Literatur Literatur: Kritiker und Autor feiert seinen 70. Geburtstag

Hamburg/dpa. - So viele Karrieren der Kritiker, Autor und Moderator bisher gemacht hat, so viele kontroverse Urteile haben andere über ihn gefällt: An diesem Sonntag (4. Januar) wird Hellmuth Karasek 70. Bekannt wurde der gebürtige Österreicher vor allem durch seine Kritikerrolle an der Seite von Marcel Reich-Ranicki in der ZDF-Sendung «Das Literarische Quartett». Nach dessen Ende 2001 wurde es zwar ruhiger um Karasek, doch verschwand der vielbeschäftigte Journalist, «Tagesspiegel»-Mitherausgeber, Romancier und Dramatiker mit Pseudonym Daniel Doppler nicht aus der Öffentlichkeit. Jetzt ist auch ein neuer Erinnerungsband Karaseks in Arbeit.
Karaseks Karriere verbindet sich mit den Namen führender deutscher Medien, wobei er seinen längsten festen Posten - 22 Jahre bis 1996 - als Kulturredakteur beim «Spiegel» in Hamburg hatte, bis 1991 in verantwortlicher Position. In Berlin übernahm Karasek 1997 als Mitherausgeber den Ausbau der Kulturberichterstattung des «Tagesspiegel».
In den vergangenen Jahren zog Karasek mit seinen Büchern, Kritiken und Glossen aber auch teilweise bittere Kollegenschelte auf sich, vor allem seit seinem Romandebüt «Das Magazin» 1998 über das intrigante Innenleben eines Hamburger Nachrichtenmagazins. Meist wurde das Buch verrissen, aber vereinzelt auch als trotz Übertreibungen wahre Schilderung anerkannt. Auf einer großen Lesereise erntete Karasek jedenfalls reichlich wohlwollende Lacher.
Seine journalistische Laufbahn hatte der in Brünn geborene und unter anderem in Bernburg an der Saale aufgewachsene Karasek nach Studium in Tübingen und Promotion 1960 bei der «Stuttgarter Zeitung» begonnen, 1968 wechselte er zur Wochenzeitung «Die Zeit». Beim «Spiegel» prägte schließlich er über Jahrzehnte das Bild internationaler Dramatik, Literatur und Filmkunst in Deutschland mit.

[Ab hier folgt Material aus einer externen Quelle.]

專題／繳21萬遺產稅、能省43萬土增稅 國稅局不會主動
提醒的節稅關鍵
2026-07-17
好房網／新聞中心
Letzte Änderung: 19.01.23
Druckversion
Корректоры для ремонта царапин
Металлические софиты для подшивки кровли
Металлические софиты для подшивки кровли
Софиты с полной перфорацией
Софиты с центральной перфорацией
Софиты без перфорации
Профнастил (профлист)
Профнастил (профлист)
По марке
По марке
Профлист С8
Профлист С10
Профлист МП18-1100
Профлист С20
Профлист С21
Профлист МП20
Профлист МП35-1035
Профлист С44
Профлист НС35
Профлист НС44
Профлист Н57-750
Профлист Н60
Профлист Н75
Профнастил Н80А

Nebenher arbeitete Karasek als Dramaturg, Moderator, Biograf etwa Billy Wilders oder als satirischer Theaterautor («Die Wachtel»). Sein Arbeitgeber sah die Umtriebigkeit seines Redakteurs jedoch zunehmend mit Argwohn. Über einen abgelehnten Artikel zu Helmut Dietls Film «Rossini», den Karasek später als «einen der persönlichsten Filme, den je jemand gedreht hat» lobte, kam es zum Bruch.

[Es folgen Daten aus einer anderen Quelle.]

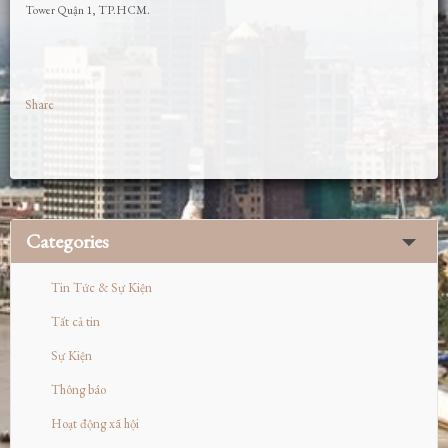
Tower Quận 1, TP.HCM.
Share
Categories
Tin Tức & Sự Kiện
Tất cả tin
Sự Kiện
Thông báo
Hoạt động xã hội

«Einen anschaulichen, bildhaften, erzählerischen» Schreibstil bevorzuge er, sagte Karasek einmal. Als stillos schalt der vielfache Preisträger «alles, was nicht zu den Menschen passt und was sie ihrem Wesen entfremdet, also aufgesetzte, übertriebene, haltlose Sachen». Ein Credo zum Kino von ihm lautet: «Wir haben inzwischen so viel Zeit, dass es gut ist, dass uns andere helfen, die Zeit zu vertreiben.» Oft galt die Liebe des Kritikers den großen, populären Künstlern; Experimentelles beispielsweise aus dem Neuen Deutschen Film der 70er Jahre war seine Sache vielfach nicht. Dafür handelte er sich vom Kollegen Roger Willemsen die Bezeichnung «affirmierender Grüßer des Kassenknüllerkinos» ein.

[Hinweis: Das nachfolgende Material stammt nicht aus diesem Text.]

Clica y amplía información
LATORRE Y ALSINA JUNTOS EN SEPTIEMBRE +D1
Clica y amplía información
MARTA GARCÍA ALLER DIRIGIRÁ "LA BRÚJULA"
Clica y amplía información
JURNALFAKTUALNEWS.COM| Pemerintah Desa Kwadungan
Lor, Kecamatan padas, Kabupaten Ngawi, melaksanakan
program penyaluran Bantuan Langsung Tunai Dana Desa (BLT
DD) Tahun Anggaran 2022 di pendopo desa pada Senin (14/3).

Im September 2001 veröffentlichte Karasek seinen zweiten Roman «Betrug», die Geschichte eines Ehebruchs, und stieß damit auf geteiltes Echo. Neben Fiktionalem prägt vor allem Autobiografisches Karaseks Schaffensliste, etwa in dem Buch «Go West!» (1996) über die 50er Jahre. Eine große Rolle spielt dabei auch immer wieder die Liebe des vierfachen Familienvaters zu Frauen und Erotik.
Erste veröffentlichte Passagen deuten dies auch für seine Kindheits-, Kriegs-, und Kritiker-Erinnerungen «Auf der Flucht» an («Ich sah, wie sich an ihren Oberschenkeln Haare aus dem Badeanzug herausgeschoben hatten.»). Der Ullstein Verlag wirbt für das Buch, dessen Erscheinen vom Geburtstagstermin auf Herbst 2004 verschoben wurde, mit einem Zitat des fünfjährigen Karasek, der einer wohlmeinenden Erwachsenen entgegengeschleudert haben will: «Ich bin kein liabs Kind!»